- Brief: Check the records below line by line. Give the count of lines with "utilisons", and nothing else.
___ Material shown ___
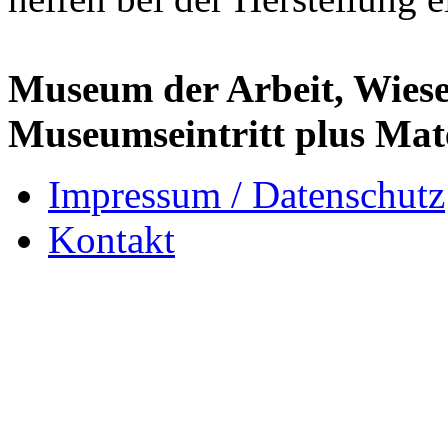
Museum der Arbeit, Wiese
Museumseintritt plus Mat
Impressum / Datenschutz
Kontakt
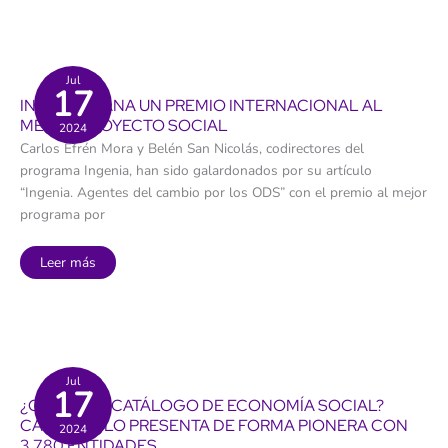
ayudará
a
pueblos
y
barrios
de
las
Jul
17
islas
INGENIA GANA UN PREMIO INTERNACIONAL AL
a
aterrizar
MEJOR PROYECTO SOCIAL
2024
la
Agenda
Carlos Efrén Mora y Belén San Nicolás, codirectores del
Canaria
2030
programa Ingenia, han sido galardonados por su artículo
“Ingenia. Agentes del cambio por los ODS” con el premio al mejor
programa por
Ingenia
Leer más
gana
un
premio
internacional
al
mejor
proyecto
social
Jul
17
¿QUÉ ES EL CATÁLOGO DE ECONOMÍA SOCIAL?
CANARIAS LO PRESENTA DE FORMA PIONERA CON
2024
3.780 ENTIDADES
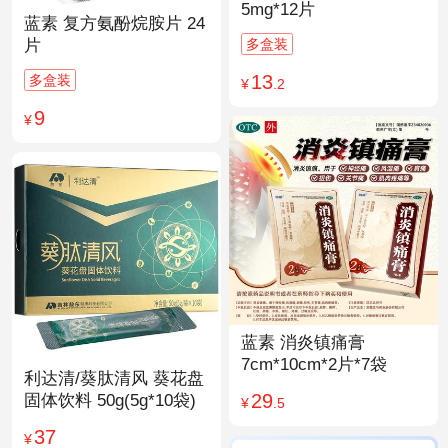
5mg*12片
蓝素 复方氨酚烷胺片 24
多盒装
片
13
多盒装
¥
.2
9
¥
蓝素 消炎镇痛膏
7cm*10cm*2片*7袋
利达清/葵肽清风 葵花盘
29
固体饮料 50g(5g*10袋)
¥
.5
37
¥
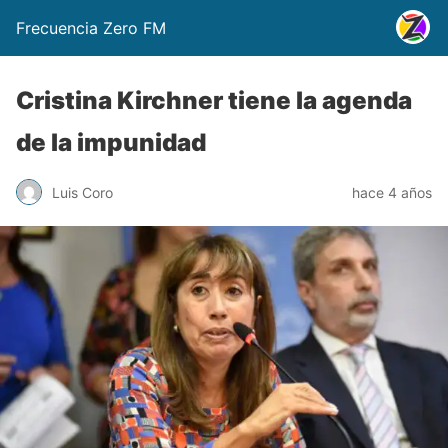
Frecuencia Zero FM
Cristina Kirchner tiene la agenda
de la impunidad
Luis Coro
hace 4 años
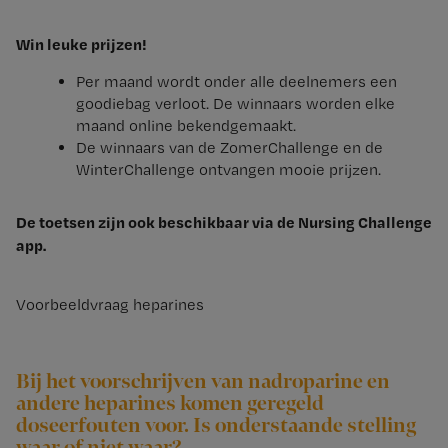
Win leuke prijzen!
Per maand wordt onder alle deelnemers een
goodiebag verloot. De winnaars worden elke
maand online bekendgemaakt.
De winnaars van de ZomerChallenge en de
WinterChallenge ontvangen mooie prijzen.
De toetsen zijn ook beschikbaar via de Nursing Challenge
app.
Voorbeeldvraag heparines
Bij het voorschrijven van nadroparine en
andere heparines komen geregeld
doseerfouten voor. Is onderstaande stelling
waar of niet waar?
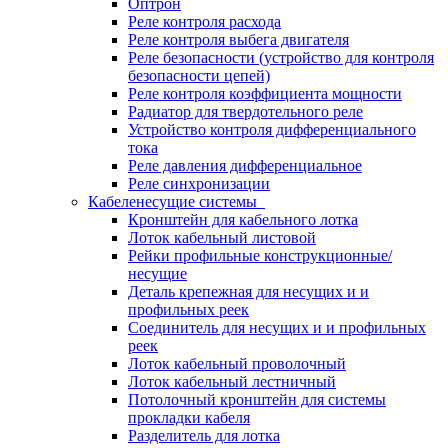
Оптрон
Реле контроля расхода
Реле контроля выбега двигателя
Реле безопасности (устройство для контроля
безопасности цепей)
Реле контроля коэффициента мощности
Радиатор для твердотельного реле
Устройство контроля дифференциального
тока
Реле давления дифференциальное
Реле синхронизации
Кабеленесущие системы
Кронштейн для кабельного лотка
Лоток кабельный листовой
Рейки профильные конструкционные/
несущие
Деталь крепежная для несущих и и
профильных реек
Соединитель для несущих и и профильных
реек
Лоток кабельный проволочный
Лоток кабельный лестничный
Потолочный кронштейн для системы
прокладки кабеля
Разделитель для лотка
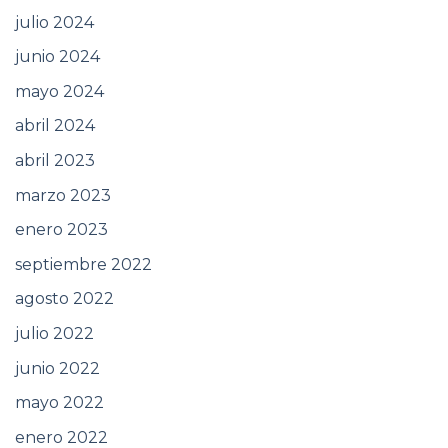
julio 2024
junio 2024
mayo 2024
abril 2024
abril 2023
marzo 2023
enero 2023
septiembre 2022
agosto 2022
julio 2022
junio 2022
mayo 2022
enero 2022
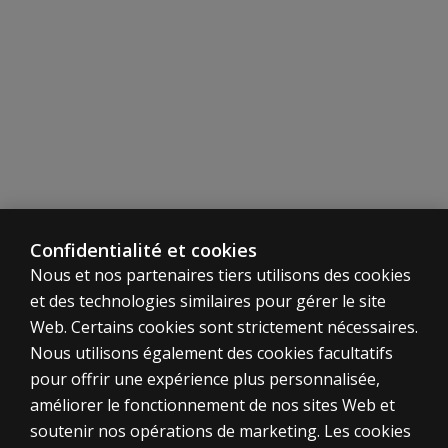
Confidentialité et cookies
Nous et nos partenaires tiers utilisons des cookies
et des technologies similaires pour gérer le site
Web. Certains cookies sont strictement nécessaires.
Nous utilisons également des cookies facultatifs
pour offrir une expérience plus personnalisée,
améliorer le fonctionnement de nos sites Web et
soutenir nos opérations de marketing. Les cookies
___
- Exercise answer: 2